Esta matéria faz parte de uma série gerada por uma parceria com o Digital Brazil Project do Centro Behner Stiefel de Estudos Brasileiros da Universidade Estadual de San Diego na Califórnia, para produzir matérias sobre justiça ambiental nas favelas fluminenses.

O termo “saúde dos rios” é usado por comunidades, pesquisadores e jornalistas para falar sobre a qualidade da água em todo o mundo. Mas a saúde dos rios vai além de avaliações técnicas sobre níveis de poluição. Cada vez mais, a saúde dos rios é pensada de forma sistêmica: como um rio corre, quais espécies—e pessoas—vivem nele e ao seu redor, e o quão bem ele consegue se recuperar de danos.
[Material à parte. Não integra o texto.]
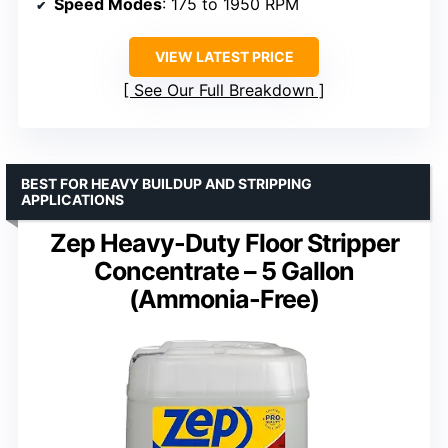
Speed Modes
: 175 to 1950 RPM
VIEW LATEST PRICE
See Our Full Breakdown
BEST FOR HEAVY BUILDUP AND STRIPPING
APPLICATIONS
Zep Heavy-Duty Floor Stripper
Concentrate – 5 Gallon
(Ammonia-Free)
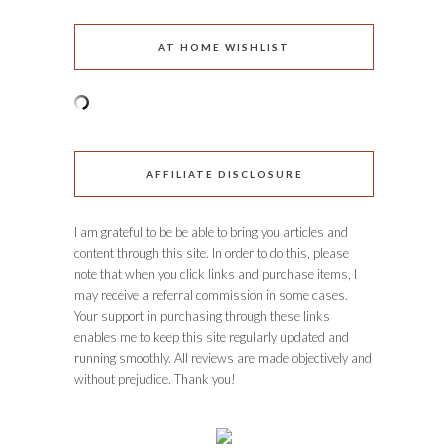
AT HOME WISHLIST
AFFILIATE DISCLOSURE
I am grateful to be be able to bring you articles and
content through this site. In order to do this, please
note that when you click links and purchase items, I
may receive a referral commission in some cases.
Your support in purchasing through these links
enables me to keep this site regularly updated and
running smoothly. All reviews are made objectively and
without prejudice. Thank you!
Assim como acontece com a saúde humana, os rios podem apresentar sinais de estresse, ter dificuldade para se recuperar de traumas e até mesmo precisar de tratamento.

Um grupo de pesquisadores do Reino Unido vem explorando a ideia de “riverkin” (em tradução livre, “rio-parente”, num convite a pensarmos neles como seres vivos e relacionais), demonstrando que rios saudáveis não são apenas vitais para garantir ecossistemas diversos e equilibrados, mas também essenciais para a saúde das comunidades humanas. Estes pesquisadores argumentam que a objetificação dos rios tem sido prejudicial à saúde humana e que devemos nos reconectar com eles em um laço de parentesco, como comunidades indígenas sempre fizeram. Hoje, alguns lugares do mundo reconhecem os corpos d’água como detentores de direitos, como no caso da Lagoa do Mar Menor, na Espanha.
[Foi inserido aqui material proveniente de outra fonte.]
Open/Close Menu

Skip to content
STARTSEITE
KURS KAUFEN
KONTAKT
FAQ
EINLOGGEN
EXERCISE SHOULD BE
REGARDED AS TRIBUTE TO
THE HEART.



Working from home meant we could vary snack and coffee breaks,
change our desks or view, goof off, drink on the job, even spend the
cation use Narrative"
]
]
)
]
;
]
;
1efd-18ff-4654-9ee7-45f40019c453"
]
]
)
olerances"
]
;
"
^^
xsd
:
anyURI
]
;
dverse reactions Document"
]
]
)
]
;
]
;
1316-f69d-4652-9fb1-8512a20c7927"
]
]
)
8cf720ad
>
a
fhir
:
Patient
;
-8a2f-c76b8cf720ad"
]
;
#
“Eu gostaria de ver uma mudança no conceito científico do que é a saúde de um rio, para um que atenda a todos os critérios da biodiversidade… e também inclua a possibilidade de sustentar uma relação próspera com as pessoas à sua volta e com aquelas que interagem com ele.” — Dra. Julia Martin-Ortega

Com essa compreensão mais ampla, e para explorar como anda a saúde dos rios na cidade do Rio de Janeiro, o RioOnWatch acompanhou um tour de uma semana por rios em favelas da capital, organizado pela Rede Favela Sustentável em junho de 2025. Também entrevistamos dois geógrafos que estudam os cursos d’água urbanos da cidade e sua relação com as favelas. A condição dos cursos d’água na cidade é desoladora: no Rio—onde afluentes naturais são pavimentados e canalizados por toda a cidade—a saúde dos rios está diretamente relacionada à saúde de suas comunidades.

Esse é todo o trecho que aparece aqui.